P.S. Laut Lost&Found-Seite soll der Rucksack auf dem Weg sein - da ist er aber immer noch nicht. Nächstes mal also doch Transsib :-)

4
Dez
2005

Daran muss man sich erstmal wieder gewöhnen

  • Dass mir in einem offiziell sozialistischen Land bettelnde Kinder, Frauen und Krüppel begegnen
  • Dass in eben dem gleichen Land die dicksten Mercedes, Audi und VW neben beinahe zusammenbrechenden Lastendreirädern rumeiern
  • Dass in einem Restaurant mehr Bedienungen wie Gäste rumschleichen
  • Dass man überall Qualmen darf
  • Dass man am Tag nur (in Worten) siebeneinhalb Stunden arbeitet
  • Dass man schief angeschaut wird, wenn man am Wochenende was tun will
  • Dass man gefälligst seinen Mittagsschlaf halten muss
Das Positive und Negative liegt doch so nahe beianander.

Odysee nach Xi'an

Die Reise in die Kulturhauptstadt Chinas war schon spannend. Begann sie doch schon in Zürich vielversprechend. Just im Moment meines Checkins stürzte das Rechnersystem des Flughafen Kloten ab. Aus den 5 Minuten der Angestellten wurde nichts mehr. Knapp eine halbe Stunde später wurde manuell eingecheckt. Als ich den handausgefüllten Gepäckzettel in meinen Händen hielt, war ich zwar glücklich, endlich gen Flieger gehen zu dürfen, doch beschlich mich ein Gefühl, dass ich meinen Rucksack wohl nicht mehr so schnell wiedersehen sollte. Am Terminal ging es dann gemütlich weiter mit den Pannen. Wieder war Anstehen angesagt. Die Bordkarte brauchte man ja noch.
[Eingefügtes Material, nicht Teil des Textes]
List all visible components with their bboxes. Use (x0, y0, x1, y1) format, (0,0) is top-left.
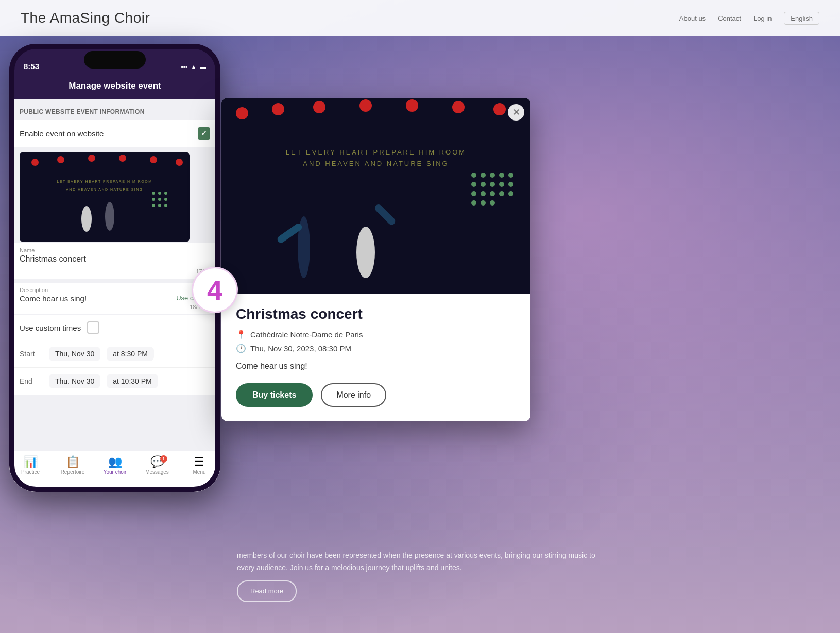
svg-point-41 (481, 191, 486, 196)
svg-point-33 (499, 173, 504, 178)
svg-point-36 (481, 182, 486, 187)
signal-icon: ▲ (191, 63, 197, 71)
nav-about[interactable]: About us (679, 14, 706, 22)
nav-contact[interactable]: Contact (718, 14, 741, 22)
svg-text:AND HEAVEN AND NATURE SING: AND HEAVEN AND NATURE SING (66, 187, 143, 191)
svg-text:LET EVERY HEART PREPARE HIM RO: LET EVERY HEART PREPARE HIM ROOM (57, 180, 152, 183)
website-nav: About us Contact Log in English (679, 12, 819, 25)
svg-point-23 (313, 101, 325, 113)
buy-tickets-button[interactable]: Buy tickets (236, 383, 313, 407)
description-label: Description (20, 287, 210, 293)
step-number: 4 (207, 276, 222, 304)
event-datetime: Thu, Nov 30, 2023, 08:30 PM (250, 344, 351, 353)
end-time-row: End Thu. Nov 30 at 10:30 PM (9, 368, 220, 395)
tab-practice-label: Practice (21, 469, 40, 475)
event-modal-body: Christmas concert 📍 Cathédrale Notre-Dam… (221, 294, 530, 421)
svg-rect-0 (20, 152, 190, 242)
name-count: 17/70 (20, 267, 210, 275)
location-icon: 📍 (236, 330, 246, 339)
tab-messages-label: Messages (145, 469, 169, 475)
start-label: Start (20, 350, 43, 358)
svg-point-21 (236, 107, 248, 119)
enable-event-row: Enable event on website (20, 120, 210, 147)
svg-point-24 (359, 99, 372, 112)
repertoire-icon: 📋 (66, 456, 80, 468)
svg-point-46 (481, 200, 486, 206)
svg-point-48 (356, 227, 375, 278)
svg-point-34 (508, 173, 513, 178)
event-modal: ✕ LET EVERY HEART PREPARE HIM ROOM AND H… (221, 98, 530, 421)
custom-times-label: Use custom times (20, 323, 81, 332)
svg-point-40 (471, 191, 476, 196)
svg-point-27 (493, 103, 506, 115)
description-value[interactable]: Come hear us sing! (20, 294, 87, 303)
clock-icon: 🕐 (236, 344, 246, 353)
svg-point-19 (105, 202, 114, 231)
event-datetime-row: 🕐 Thu, Nov 30, 2023, 08:30 PM (236, 344, 516, 353)
end-time[interactable]: at 10:30 PM (107, 374, 158, 388)
svg-point-32 (490, 173, 495, 178)
svg-point-44 (508, 191, 513, 196)
end-date[interactable]: Thu. Nov 30 (49, 374, 100, 388)
nav-login[interactable]: Log in (753, 14, 772, 22)
custom-times-checkbox[interactable] (87, 321, 99, 334)
tab-menu[interactable]: ☰ Menu (178, 456, 220, 475)
start-date[interactable]: Thu, Nov 30 (49, 347, 100, 361)
svg-point-26 (452, 101, 465, 113)
nav-language[interactable]: English (784, 12, 819, 25)
website-body-text: members of our choir have been represent… (237, 550, 613, 574)
tab-bar: 📊 Practice 📋 Repertoire 👥 Your choir 💬 1 (9, 451, 220, 492)
svg-point-17 (158, 204, 161, 207)
tab-messages[interactable]: 💬 1 Messages (136, 456, 178, 475)
website-body-content: members of our choir have been represent… (237, 550, 613, 602)
custom-times-card: Use custom times Start Thu, Nov 30 at 8:… (9, 315, 220, 395)
phone-concert-thumbnail: LET EVERY HEART PREPARE HIM ROOM AND HEA… (20, 152, 190, 242)
svg-point-14 (158, 198, 161, 201)
modal-close-button[interactable]: ✕ (508, 104, 524, 121)
name-label: Name (20, 247, 210, 253)
read-more-button[interactable]: Read more (237, 580, 297, 602)
svg-point-9 (81, 206, 92, 232)
phone-mockup: 8:53 ▪▪▪ ▲ ▬ Manage website event Public… (9, 44, 220, 492)
svg-point-12 (164, 192, 167, 195)
svg-point-31 (481, 173, 486, 178)
svg-point-45 (471, 200, 476, 206)
wifi-icon: ▪▪▪ (181, 63, 187, 71)
svg-text:AND HEAVEN AND NATURE SING: AND HEAVEN AND NATURE SING (303, 160, 449, 167)
description-row: Come hear us sing! Use default (20, 294, 210, 303)
section-label: Public website event information (20, 108, 145, 115)
start-time-row: Start Thu, Nov 30 at 8:30 PM (9, 340, 220, 368)
svg-point-42 (490, 191, 495, 196)
phone-screen: Manage website event Public website even… (9, 75, 220, 492)
phone-frame: 8:53 ▪▪▪ ▲ ▬ Manage website event Public… (9, 44, 220, 492)
dynamic-island (84, 51, 146, 69)
status-icons: ▪▪▪ ▲ ▬ (181, 63, 206, 71)
start-time[interactable]: at 8:30 PM (107, 347, 154, 361)
svg-point-38 (499, 182, 504, 187)
tab-practice[interactable]: 📊 Practice (9, 456, 52, 475)
svg-point-10 (152, 192, 155, 195)
event-location: Cathédrale Notre-Dame de Paris (250, 330, 363, 339)
description-count: 18/1500 (20, 303, 210, 310)
svg-point-6 (176, 159, 183, 166)
enable-checkbox[interactable] (198, 127, 210, 140)
website-header: The AmaSing Choir About us Contact Log i… (0, 0, 840, 36)
tab-repertoire[interactable]: 📋 Repertoire (52, 456, 94, 475)
enable-event-label: Enable event on website (20, 129, 104, 138)
svg-point-18 (164, 204, 167, 207)
tab-your-choir[interactable]: 👥 Your choir (94, 456, 136, 475)
svg-point-1 (31, 159, 39, 166)
battery-icon: ▬ (200, 63, 206, 71)
more-info-button[interactable]: More info (321, 383, 386, 407)
choir-icon: 👥 (108, 456, 122, 468)
tab-choir-label: Your choir (104, 469, 127, 475)
name-value[interactable]: Christmas concert (20, 254, 210, 267)
step-badge: 4 (192, 267, 238, 313)
svg-point-13 (152, 198, 155, 201)
tab-repertoire-label: Repertoire (61, 469, 85, 475)
svg-point-43 (499, 191, 504, 196)
svg-point-2 (57, 156, 64, 163)
app-content[interactable]: Public website event information Enable … (9, 99, 220, 455)
svg-point-47 (490, 200, 495, 206)
menu-icon: ☰ (194, 456, 204, 468)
Und wieder ein Malheur nach ca. 30 Minuten: Der Austrian Airlines Flieger fliegt nicht. Anscheinend wegen eines technischen Defekts. Die nächste Maschine sollte uns nach Wien bringen. Jetzt wurde mir schon etwas mulmig, denn es wurde knapp. Wie um alle Welt sollte ich denn noch den Flieger nach Bejing erreichen? Ewiges Anstehen beim nächsten Flieger. Der war natürlich am Ende voll (musste ja schon die Leute von zwei Maschinen aufnehmen). Ende vom Lied: Ein Swiss-Airbus brachte mich in die österreichische Metropole. Mein Einwurf, ob dass den noch alles Sinn mache wurde vom gestressten Personal einfach überhört. In Wien angekommen war der Anschlussflug natürlich schon beinahe im chinesischen Luftraum. Also ging die Odysee weiter: Nette unerfahrene Dame der AUA buchte fleissig um. Am nächsten Morgen sollte es über Frankfurt weitergehen. Toll, dachte ich mir, das wird eine Europa-Tournee. Glücklicherweise musste sie aber nicht auf meinen Vorschlag zurückkommen, die Transsib zu nehmen. Sie meinte abschliessend (nach ca. wieder einer halben Stunde), ich solle unbedingt mein Gepäck entgegennehmen. Ihr Kollege an der Gepäckausgabe war davon aber gar nicht angetan (Feierabend?). So meinte er frech, dass würde Minimum 2 Stunden gehen, bis ich es hätte. Natürlich hat er da meinen Nerv getroffen. War ich doch schon etwas müde und das Hotel am Flughafen wartete schon. Zudem war ich guter Dinge: Der Herr strahlte viel Zuversicht aus, dass morgen der Rucksack in die richtige Maschine wanderte. Also dann erstmal eine Nacht in einem zwar fassadentechnisch netten Hotel, welches sich jedoch als Absteige entpuppte. Man zahlte ja nicht selber.
Der Weiterflug am nächsten Morgen verlief erfreulich reibungslos. Zwar war es eine Höllenqual sich in die Fokker 100 der AUA reinzuzwängen (für wen bauen eigentlich Europäer Flugzeuge? Chinesen?), doch danach lief alles glatt. Es ging eben über Deutschland.
Einige viele Stunden später war man dann da: Bejing! Aussteigen. Klo. Einreise. Null Problemo. Doch dann die Gepäckausgabe: Da war natürlich weit und breit kein tarngrüner Berghaus-Rucksack. So kam es dann zum ersten echten Encounter mit Chinesen. Englisch? Ganz ganz wenig! Doch trotzdem: Der Rucksack ist in ... VIENNA!!! Supi! Okay. So gibt es schon kein Trouble mit dem Zoll. Der Weiterflug (First Class - very nice) wurde dadurch auch etwas gemütlicher. Nur wurden sämtliche Akkus mal wieder auf eine harte Probe gestellt, bevor gestern abend Weihnachten, Geburtstag und Ostern auf einen Tag fielen, als meine zwei chinesischen Kollegen einen nicht mehr ganz so tarngrünen aber relativ unbeschädigten Berghaus-Rucksack ins Zimmer schleppten.
Tja, irgendwann erwischt es eben jeden einmal!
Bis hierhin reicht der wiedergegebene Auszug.